Trump and the Justice Department have played up the threats by anti-racist protesters while downplaying the threats posed by white supremacists. Garza said in a tweet last week that Trump “is so dangerous” because he’s “stoking fires he has no intention of controlling.”

The indictment against Collins and Kryscuk lays out some basic details. On April 24, Collins, the indictment said, “accepted $1,500 transferred to his personal account in payment for a 9 mm pistol and suppressor” which Kryscuk was going to manufacture. Kryscuk then received $1,500 into his Venmo account, transferred the money to his personal bank account, and made “purchases from vendors known to sell solvent traps.”

On Sept. 11, the indictment stated, Collins and Kryscuk “knowingly transported and delivered” a firearm “from Idaho to Pennsylvania.” The indictment states that a 9mm pistol and suppressor, which were not serialized, were seized on June 18 from an individual identified as “JH.” September was the same month that Collins left the Marines.

Collins was among a trio of U.S. servicemen in 2019 who were found to have posted on the infamous Iron March message board, which the Southern Poverty Law Center describes as an “influential online gathering place for young neo-Nazis and neo-fascists.”

According to Newsweek, a username associated with Collins’ IP address posted multiple racist messages on Iron March.

“I have a lot of Fascist friends in the Army,” Collins allegedly wrote. “They say there are a lot of “Red-pilled” Soldiers due to the fact that major bases like Fort Bragg are infested with N****rs.”

In another conversation with a fellow fascist poster, Collins said he planned on working as a private military contractor or “creating a Paramilitary” after his time in the Marines.

Extremists and far-right actors have confronted or violently attacked anti-racist protesters throughout 2020.

In the three months after Minneapolis cops killed George Floyd — which set off a wave of historic uprisings against police brutality — right-wingers confronted Black Lives Matter protesters about 500 times, according to data collected by Alexander Reid Ross, a doctoral fellow at the Center for Analysis of the Radical Right.

These confrontations included multiple shootings.

A U.S. Army sergeant, who had previously posted statements online targeting Black Lives Matter activists, shot and killed a protester in Austin, Texas. A white man opened fire on Black Lives Matter protesters marching through a rural part of Bedford County, Pennsylvania, striking one demonstrator in the face. And a member of a right-wing paramilitary group in New Mexico shot an anti-racist protester in Albuquerque.

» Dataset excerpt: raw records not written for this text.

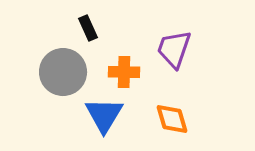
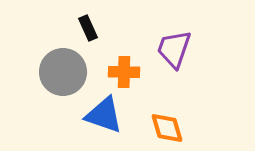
blue triangle: rotated 42 degrees counterclockwise
orange diamond: moved 5 px left, 9 px down
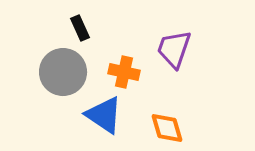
black rectangle: moved 8 px left
orange cross: rotated 12 degrees clockwise
blue triangle: rotated 15 degrees clockwise
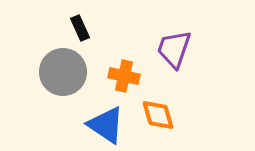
orange cross: moved 4 px down
blue triangle: moved 2 px right, 10 px down
orange diamond: moved 9 px left, 13 px up
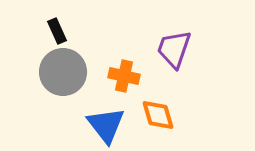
black rectangle: moved 23 px left, 3 px down
blue triangle: rotated 18 degrees clockwise
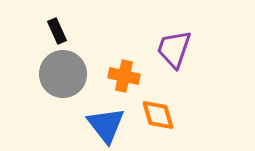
gray circle: moved 2 px down
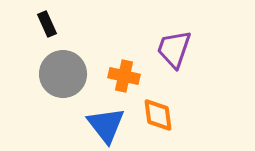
black rectangle: moved 10 px left, 7 px up
orange diamond: rotated 9 degrees clockwise
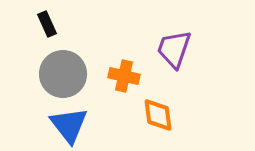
blue triangle: moved 37 px left
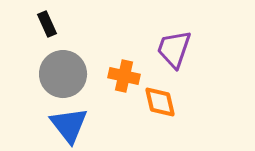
orange diamond: moved 2 px right, 13 px up; rotated 6 degrees counterclockwise
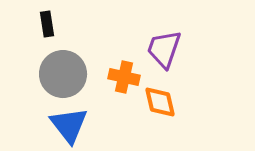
black rectangle: rotated 15 degrees clockwise
purple trapezoid: moved 10 px left
orange cross: moved 1 px down
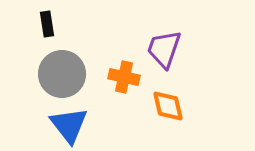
gray circle: moved 1 px left
orange diamond: moved 8 px right, 4 px down
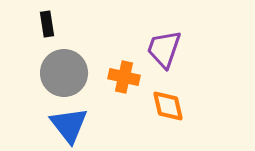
gray circle: moved 2 px right, 1 px up
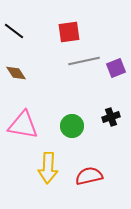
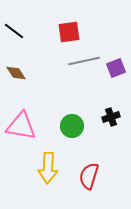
pink triangle: moved 2 px left, 1 px down
red semicircle: rotated 60 degrees counterclockwise
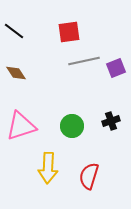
black cross: moved 4 px down
pink triangle: rotated 28 degrees counterclockwise
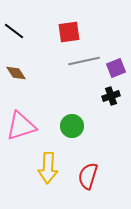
black cross: moved 25 px up
red semicircle: moved 1 px left
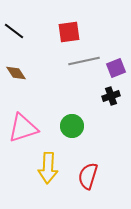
pink triangle: moved 2 px right, 2 px down
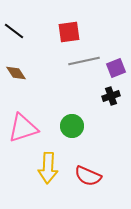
red semicircle: rotated 84 degrees counterclockwise
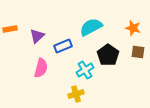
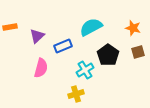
orange rectangle: moved 2 px up
brown square: rotated 24 degrees counterclockwise
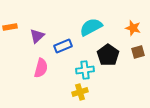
cyan cross: rotated 24 degrees clockwise
yellow cross: moved 4 px right, 2 px up
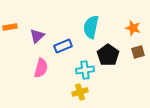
cyan semicircle: rotated 50 degrees counterclockwise
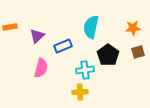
orange star: rotated 21 degrees counterclockwise
yellow cross: rotated 14 degrees clockwise
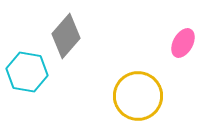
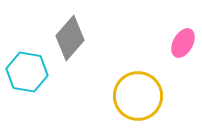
gray diamond: moved 4 px right, 2 px down
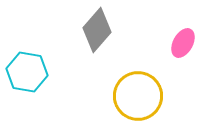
gray diamond: moved 27 px right, 8 px up
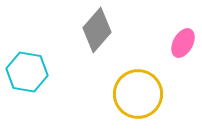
yellow circle: moved 2 px up
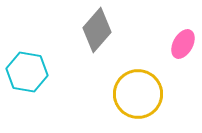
pink ellipse: moved 1 px down
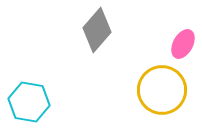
cyan hexagon: moved 2 px right, 30 px down
yellow circle: moved 24 px right, 4 px up
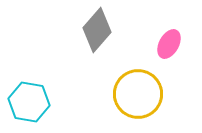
pink ellipse: moved 14 px left
yellow circle: moved 24 px left, 4 px down
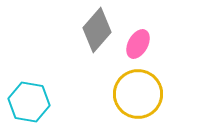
pink ellipse: moved 31 px left
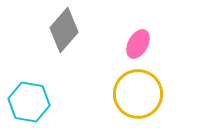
gray diamond: moved 33 px left
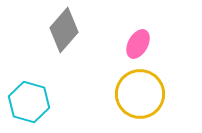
yellow circle: moved 2 px right
cyan hexagon: rotated 6 degrees clockwise
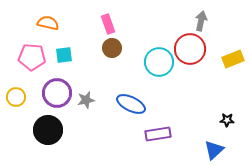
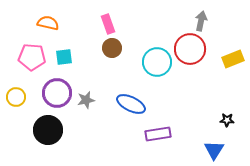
cyan square: moved 2 px down
cyan circle: moved 2 px left
blue triangle: rotated 15 degrees counterclockwise
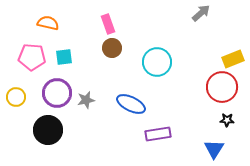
gray arrow: moved 8 px up; rotated 36 degrees clockwise
red circle: moved 32 px right, 38 px down
blue triangle: moved 1 px up
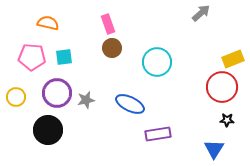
blue ellipse: moved 1 px left
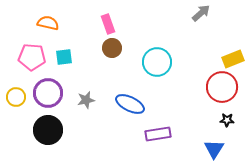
purple circle: moved 9 px left
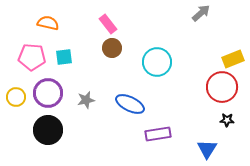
pink rectangle: rotated 18 degrees counterclockwise
blue triangle: moved 7 px left
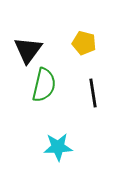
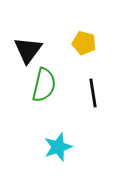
cyan star: rotated 16 degrees counterclockwise
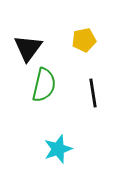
yellow pentagon: moved 3 px up; rotated 25 degrees counterclockwise
black triangle: moved 2 px up
cyan star: moved 2 px down
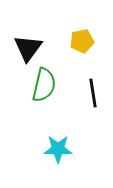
yellow pentagon: moved 2 px left, 1 px down
cyan star: rotated 20 degrees clockwise
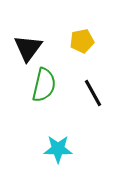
black line: rotated 20 degrees counterclockwise
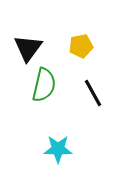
yellow pentagon: moved 1 px left, 5 px down
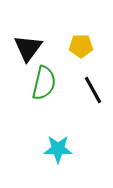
yellow pentagon: rotated 10 degrees clockwise
green semicircle: moved 2 px up
black line: moved 3 px up
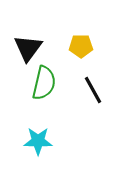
cyan star: moved 20 px left, 8 px up
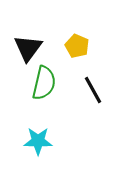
yellow pentagon: moved 4 px left; rotated 25 degrees clockwise
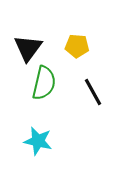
yellow pentagon: rotated 20 degrees counterclockwise
black line: moved 2 px down
cyan star: rotated 12 degrees clockwise
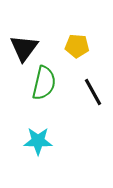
black triangle: moved 4 px left
cyan star: rotated 12 degrees counterclockwise
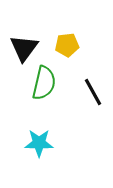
yellow pentagon: moved 10 px left, 1 px up; rotated 10 degrees counterclockwise
cyan star: moved 1 px right, 2 px down
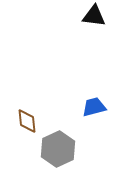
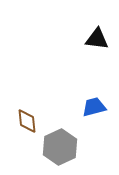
black triangle: moved 3 px right, 23 px down
gray hexagon: moved 2 px right, 2 px up
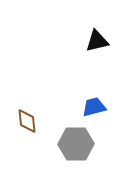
black triangle: moved 2 px down; rotated 20 degrees counterclockwise
gray hexagon: moved 16 px right, 3 px up; rotated 24 degrees clockwise
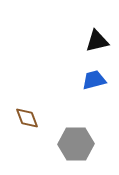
blue trapezoid: moved 27 px up
brown diamond: moved 3 px up; rotated 15 degrees counterclockwise
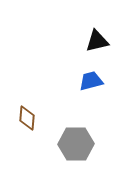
blue trapezoid: moved 3 px left, 1 px down
brown diamond: rotated 25 degrees clockwise
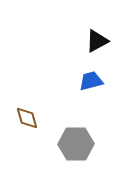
black triangle: rotated 15 degrees counterclockwise
brown diamond: rotated 20 degrees counterclockwise
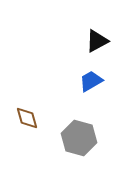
blue trapezoid: rotated 15 degrees counterclockwise
gray hexagon: moved 3 px right, 6 px up; rotated 16 degrees clockwise
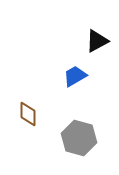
blue trapezoid: moved 16 px left, 5 px up
brown diamond: moved 1 px right, 4 px up; rotated 15 degrees clockwise
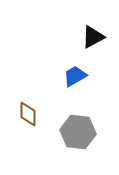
black triangle: moved 4 px left, 4 px up
gray hexagon: moved 1 px left, 6 px up; rotated 8 degrees counterclockwise
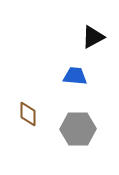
blue trapezoid: rotated 35 degrees clockwise
gray hexagon: moved 3 px up; rotated 8 degrees counterclockwise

Federal authorities also arrested three men in Nevada earlier this summer who were allegedly planning on using explosives to cause chaos at an anti-racist demonstration in Las Vegas. The men were part of the right-wing Boogaloo movement.

Military investigators were involved with a prior major investigation involving a white supremacist. Former Coast Guard Lt. Christopher Hasson was sentenced earlier this year to 13 years in federal prison on weapons charges. Federal prosecutors called him a domestic terrorist and said he had a long list of journalists and prominent Democrats he wanted to murder.